Westmoreland - Is an inland county, being bounded on the north and north-west by Cumberland, on the east by Durham and Yorkshire, and on the south and south-west by Lancashire. 'Westmoreland' received its name from its situation to the west, and the principal part of it being formerly moorish barren land. It is one of those counties which, in the time of the Romans, was inhabited by that tribe of the ancient Britons called the 'Brigantes.' Under the Saxons it formed part of the Kingdom of Northumberland. Traces of two Roman roads are still visible, one from Carlisle to Appleby, and the other from the Picts wall in Cumberland, by Kendal, to Lancaster.

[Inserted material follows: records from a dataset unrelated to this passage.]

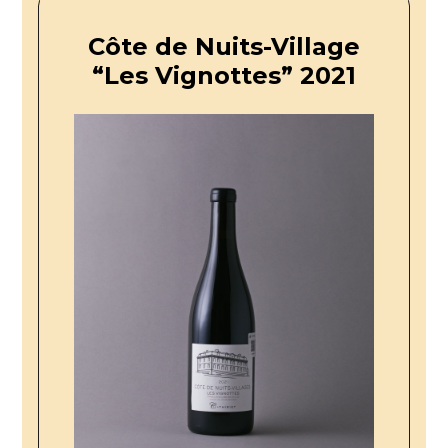
Côte de Nuits-Village
“Les Vignottes” 2021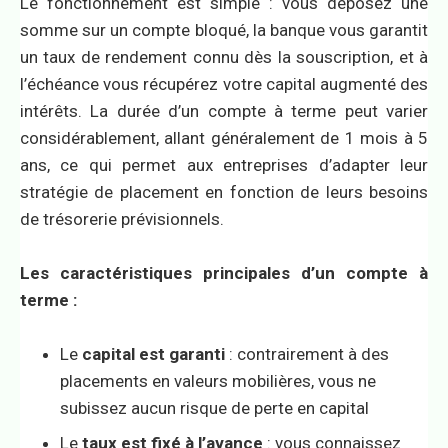
Le fonctionnement est simple : vous déposez une
somme sur un compte bloqué, la banque vous garantit
un taux de rendement connu dès la souscription, et à
l’échéance vous récupérez votre capital augmenté des
intérêts. La durée d’un compte à terme peut varier
considérablement, allant généralement de 1 mois à 5
ans, ce qui permet aux entreprises d’adapter leur
stratégie de placement en fonction de leurs besoins
de trésorerie prévisionnels.
Les caractéristiques principales d’un compte à
terme :
Le
capital est garanti
: contrairement à des
placements en valeurs mobilières, vous ne
subissez aucun risque de perte en capital
Le
taux est fixé à l’avance
: vous connaissez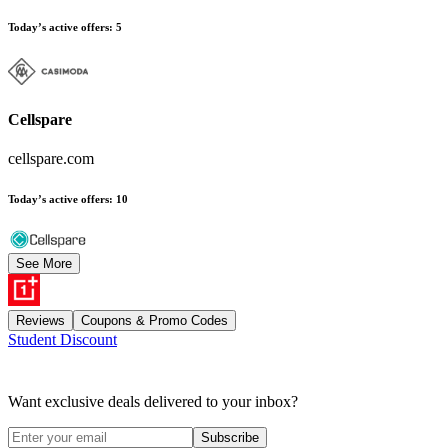
Today’s active offers
:
5
Cellspare
cellspare.com
Today’s active offers
:
10
See More
Reviews
Coupons & Promo Codes
Student Discount
Want exclusive deals delivered to your inbox?
Subscribe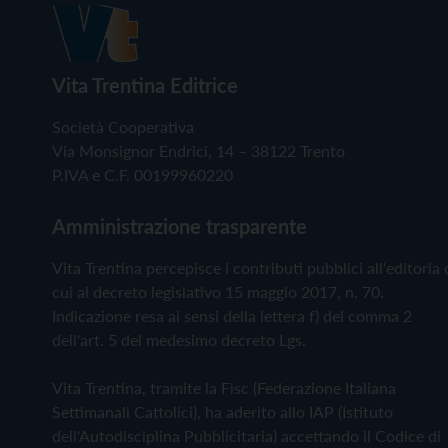
Vita Trentina Editrice
Società Cooperativa
Via Monsignor Endrici, 14 – 38122 Trento
P.IVA e C.F. 00199960220
Amministrazione trasparente
Vita Trentina percepisce i contributi pubblici all'editoria 
cui al decreto legislativo 15 maggio 2017, n. 70.
Indicazione resa ai sensi della lettera f) del comma 2
dell'art. 5 del medesimo decreto Lgs.
Vita Trentina, tramite la Fisc (Federazione Italiana
Settimanali Cattolici), ha aderito allo IAP (Istituto
dell'Autodisciplina Pubblicitaria) accettando il Codice di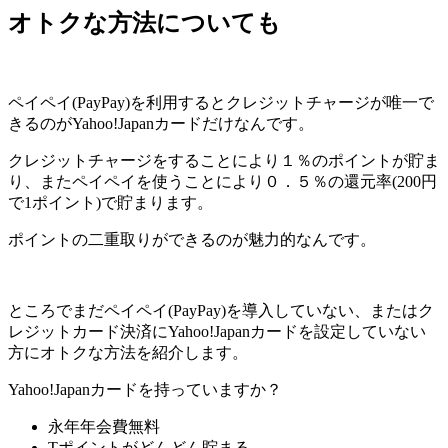
オトクな方法についても
ペイペイ(PayPay)を利用するとクレジットチャージが唯一で
きるのがYahoo!Japanカードだけなんです。
クレジットチャージをすることにより１％のポイントが貯ま
り、またペイペイを使うことにより０．５％の還元率(200円
で1ポイント)で貯まります。
ポイントの二重取りができるのが魅力的なんです。
ところでまだペイペイ(PayPay)を導入していない、またはク
レジットカード決済にYahoo!Japanカードを設定していない
方にオトクな方法を紹介します。
Yahoo!Japanカードを持っていますか？
永年年会費無料
Tポイントがどんどん貯まる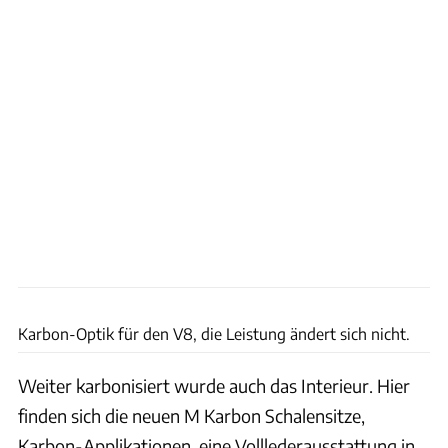
BMW
Karbon-Optik für den V8, die Leistung ändert sich nicht.
Weiter karbonisiert wurde auch das Interieur. Hier
finden sich die neuen M Karbon Schalensitze,
Karbon-Applikationen, eine Volllederausstattung in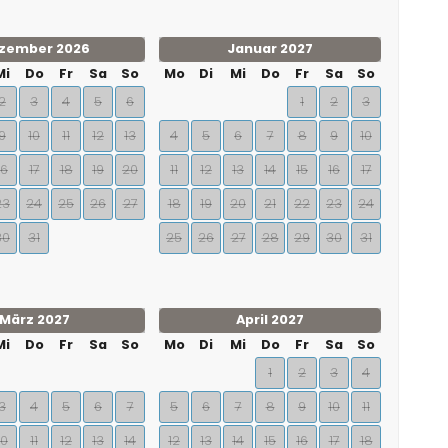
zember 2026
Januar 2027
Mi
Do
Fr
Sa
So
Mo
Di
Mi
Do
Fr
Sa
So
2
3
4
5
6
1
2
3
9
10
11
12
13
4
5
6
7
8
9
10
16
17
18
19
20
11
12
13
14
15
16
17
23
24
25
26
27
18
19
20
21
22
23
24
30
31
25
26
27
28
29
30
31
März 2027
April 2027
Mi
Do
Fr
Sa
So
Mo
Di
Mi
Do
Fr
Sa
So
1
2
3
4
3
4
5
6
7
5
6
7
8
9
10
11
10
11
12
13
14
12
13
14
15
16
17
18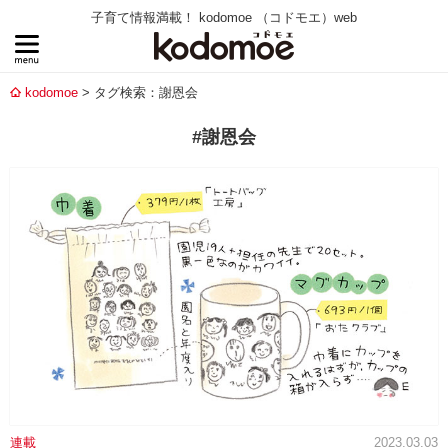
子育て情報満載！ kodomoe （コドモエ）web
kodomoe
タグ検索：謝恩会
#謝恩会
連載
2023.03.03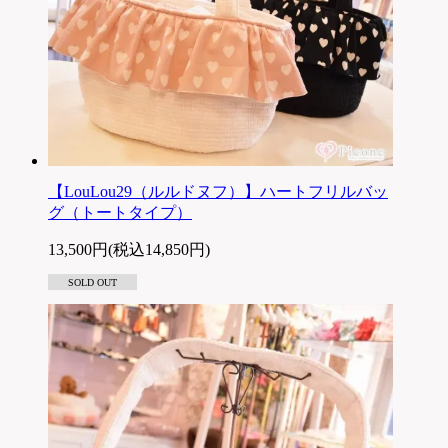
【LouLou29（ルルドヌフ）】ハートフリルバッ
グ（トートタイプ）
13,500円(税込14,850円)
SOLD OUT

The county is divided into two unequal portions, called the baronies of Westmoreland and Kendal; the former although abounding with hills is comparatively an open country; the latter is very mountainous containing many bleak and barren hills, usually called the fells. The western mountains contain mines of copper and in some places have been discovered veins of gold. Slate and limestone quarries are productive and near to Kendal, a beautiful and variegated marble is found which is worked into chimney-pieces, ornaments etc.
The county lies in the province of York and the diocese of Carlisle. It is divided into four wards, East, West, Kendal and Lonsdale. There is one borough and county town (Appleby) seven other market towns, and thirty-two parishes.
Westmoreland's lakes are Winander-Mere and Ulleswater. The former is the largest in England, and is situated partly in Cumberland.